Sur le fond, cette fusion d’élus de deux collectivités distinctes dans leur mission est une absurdité. Le mode d’élection de cet être hybride est lui un fric frac électoral. 80% des conseillers territoriaux seront élus lors d’un scrutin uninominal à un tour, 20% le seront dans un scrutin proportionnel sur une liste départementale. Une première dans notre pays.
Pour être clair, imaginons, un électeur, Monsieur BRICE. Il veut voter pour Monsieur NICOLAS dans un grand canton dont les limites ont été auparavant dessinées sur ordonnance des chirurgiens du ministère de l’Intérieur.
BRICE met donc dans l’urne un bulletin « NICOLAS ». Si NICOLAS arrive en tête avec 28% des voix, il est élu. Si NICOLAS est second, la voix de Monsieur BRICE est rattachée à une liste départementale du Parti de NICOLAS. À la proportionnelle, BRICE fait ainsi élire ERIC.
Ce système fait l’objet de nombreuses critiques.

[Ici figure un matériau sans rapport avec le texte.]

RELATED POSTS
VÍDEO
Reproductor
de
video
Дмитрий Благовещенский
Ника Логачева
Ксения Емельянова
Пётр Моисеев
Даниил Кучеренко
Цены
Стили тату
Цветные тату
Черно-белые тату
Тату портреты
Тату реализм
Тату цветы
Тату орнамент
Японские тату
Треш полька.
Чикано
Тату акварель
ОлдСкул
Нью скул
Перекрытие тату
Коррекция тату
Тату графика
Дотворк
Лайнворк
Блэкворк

Dans le Journal Libération[1], Guy CARCASSONNE, professeur de droit public a observé tout simplement qu’un tel scrutin est inconstitutionnel. Il bafoue en effet un principe fondamental reconnu par les lois de notre République : nul ne peut être élu, au scrutin uninominal, s’il n’a rassemblé la moitié plus un des suffrages. Telle a été la tradition constante de notre démocratie. Or avec le nouveau scrutin, Monsieur NICOLAS sera élu avec par exemple moins d’un tiers des voix.
Dans son avis, le Conseil d’Etat a lui mentionné qu’en permettant l’élection d’ERIC alors que BRICE a voté uniquement pour NICOLAS, le système porte atteinte à la sincérité du scrutin. L’électeur, non initié, ignorera en effet que son bulletin provoquera indirectement l’élection d’un candidat figurant sur une liste départementale sur laquelle il ne se sera jamais prononcé.

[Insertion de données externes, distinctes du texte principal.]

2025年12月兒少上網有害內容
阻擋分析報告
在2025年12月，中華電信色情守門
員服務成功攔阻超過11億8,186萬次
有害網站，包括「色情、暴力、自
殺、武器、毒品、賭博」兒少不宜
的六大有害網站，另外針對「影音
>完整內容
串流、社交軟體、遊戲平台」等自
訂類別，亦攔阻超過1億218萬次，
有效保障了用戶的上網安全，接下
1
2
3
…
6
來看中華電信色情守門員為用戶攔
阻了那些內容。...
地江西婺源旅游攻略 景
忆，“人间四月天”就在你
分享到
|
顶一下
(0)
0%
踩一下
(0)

Ne parlons pas de la parité, visée également par l’article 1er de la Constitution : « La loi favorise l’égal accès des femmes et des hommes aux mandats électoraux et fonctions électives » . Ou plutôt parlons-en. Aujourd’hui, la loi a permis l’élection de 47% de femmes dans les conseils régionaux. Si nous appliquons la nouvelle loi, le nombre de femmes régresse à 20% dans les futures assemblées hébergeant le conseiller territorial[2].
Imaginons enfin la campagne électorale ! Aujourd’hui, une campagne électorale est un moment de débat sur le bilan et le projet d’une collectivité, la Région ou le Département. Demain, le même élu devra rendre compte de son double mandat alors qu’il sera peut-être minoritaire dans l’assemblée régionale, mais majoritaire dans l’assemblée départementale…

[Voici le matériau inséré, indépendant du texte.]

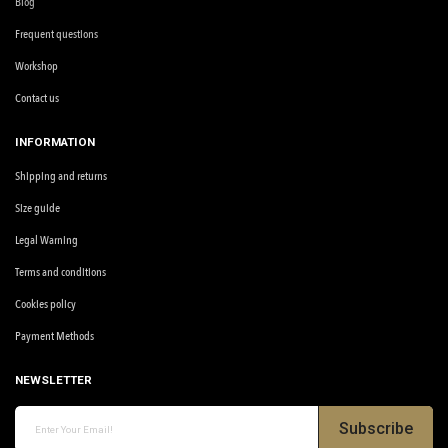
Blog
Frequent questions
Workshop
Contact us
INFORMATION
Shipping and returns
Size guide
Legal Warning
Terms and conditions
Cookies policy
Payment Methods
NEWSLETTER
Subscribe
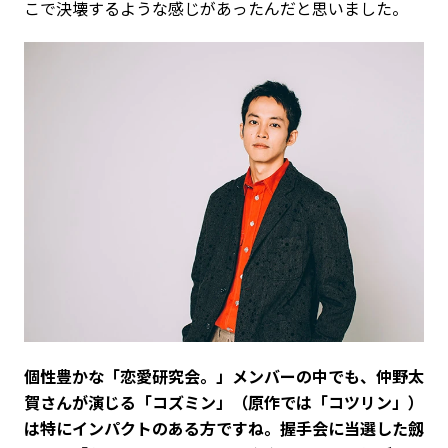
こで決壊するような感じがあったんだと思いました。
――個性豊かな「恋愛研究会。」メンバーの中でも、仲野太
賀さんが演じる「コズミン」（原作では「コツリン」）
は特にインパクトのある方ですね。握手会に当選した劔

Chacun voit la confusion provoquée par ce mode d’élection.
Elle est voulue. Elle n’a qu’un but : favoriser non pas la démocratie, mais la suprématie d’un parti. Le raisonnement est simple : le premier tour est souvent favorable à l’UMP alors que le second peut lui occasionner de mauvaises surprises. Il suffit de régler cette anomalie en conservant le premier tour et en supprimant le second. Si l’on doute de l’existence de cette machinerie, il suffit d’appliquer le mode de scrutin proposé aux cantonales partielles qui se sont déroulées depuis le début de l’année. Le résultat est éloquent. Sur trente-cinq sièges en jeu, l’UMP en obtiendrait huit de plus. Avec une moyenne de 34% des suffrages exprimés.
Ces dispositions sont inscrites dans le projet de loi sous le titre « Rénovation de l’exercice de la démocratie locale ».